Entries taken from a collection
===============
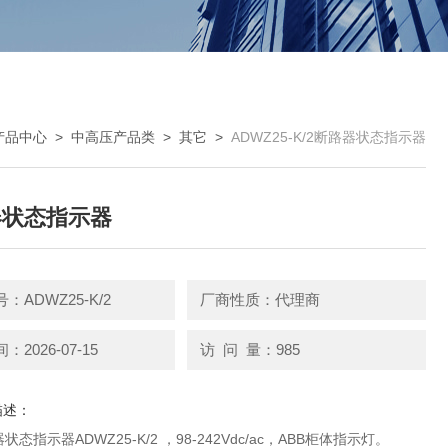
产品中心
>
中高压产品类
>
其它
>
ADWZ25-K/2断路器状态指示器
器状态指示器
：ADWZ25-K/2
厂商性质：代理商
2026-07-15
访 问 量：985
描述：
ABB断路器状态指示器ADWZ25-K/2 ，98-242Vdc/ac，ABB柜体指示灯。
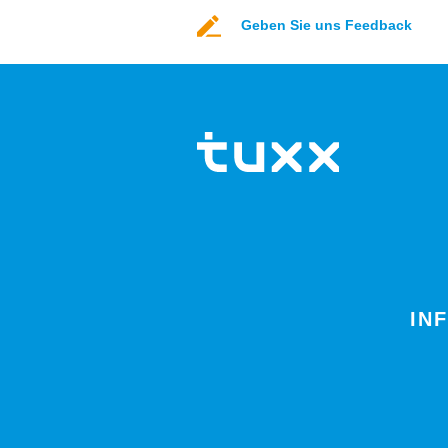
Geben Sie uns Feedback
IN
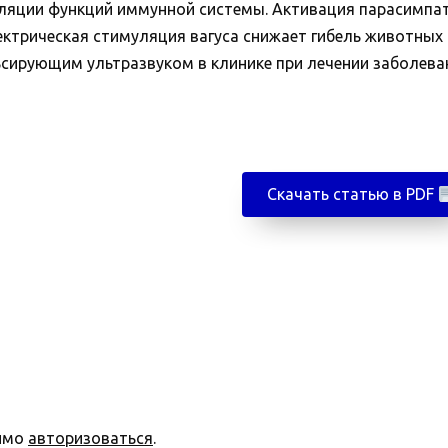
ляции функций иммунной системы. Активация парасимпат
ктрическая стимуляция вагуса снижает гибель животных 
ьсирующим ультразвуком в клинике при лечении заболева
Скачать статью в PDF
димо
авторизоваться
.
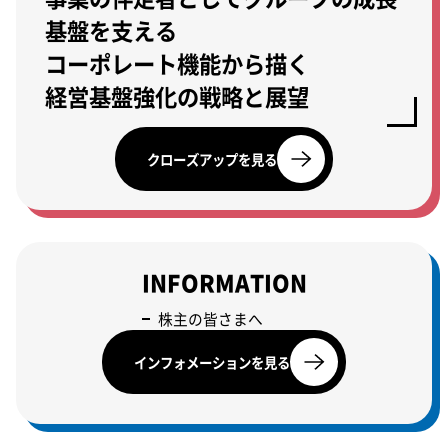
基盤を支える
コーポレート機能から描く
経営基盤強化の戦略と展望
クローズアップを見る
INFORMATION
株主の皆さまへ
インフォメーションを見る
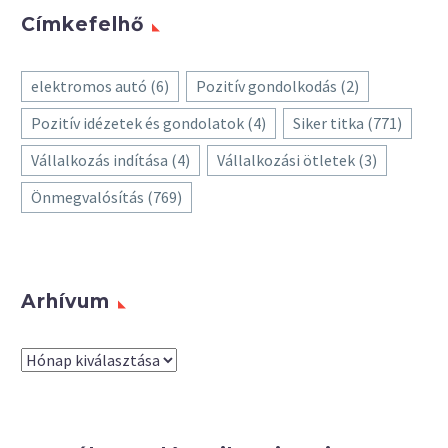
Címkefelhő
elektromos autó
(6)
Pozitív gondolkodás
(2)
Pozitív idézetek és gondolatok
(4)
Siker titka
(771)
Vállalkozás indítása
(4)
Vállalkozási ötletek
(3)
Önmegvalósítás
(769)
Arhívum
Arhívum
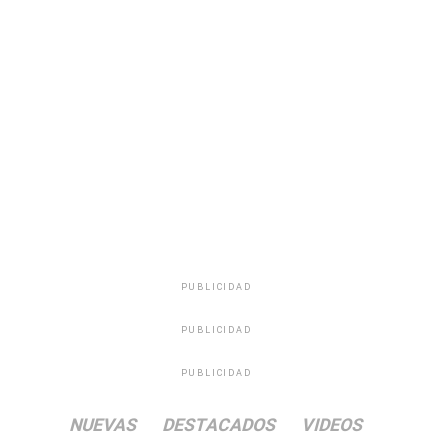
PUBLICIDAD
PUBLICIDAD
PUBLICIDAD
NUEVAS
DESTACADOS
VIDEOS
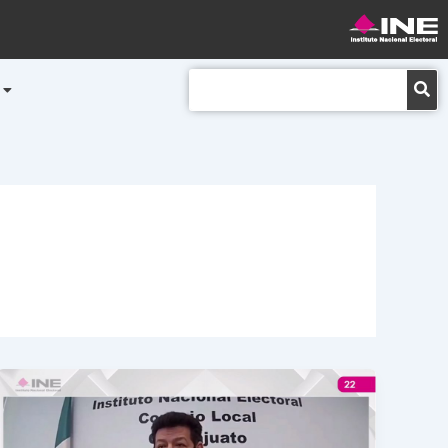
Buscar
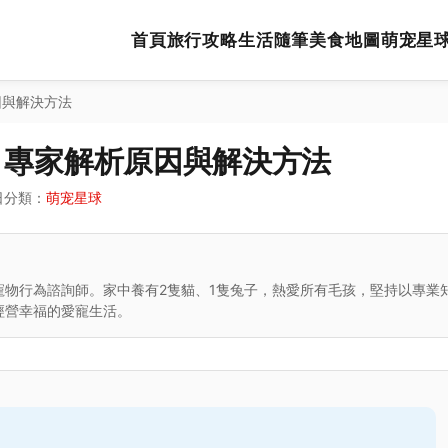
首頁
旅行攻略
生活隨筆
美食地圖
萌宠星
因與解決方法
？專家解析原因與解決方法
日
分類：
萌宠星球
寵物行為諮詢師。家中養有2隻貓、1隻兔子，熱愛所有毛孩，堅持以專業
經營幸福的愛寵生活。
===============
* Exercise
Please report only the count of lines in the entries above where the word "Pozitív" appears.

* Your solution
2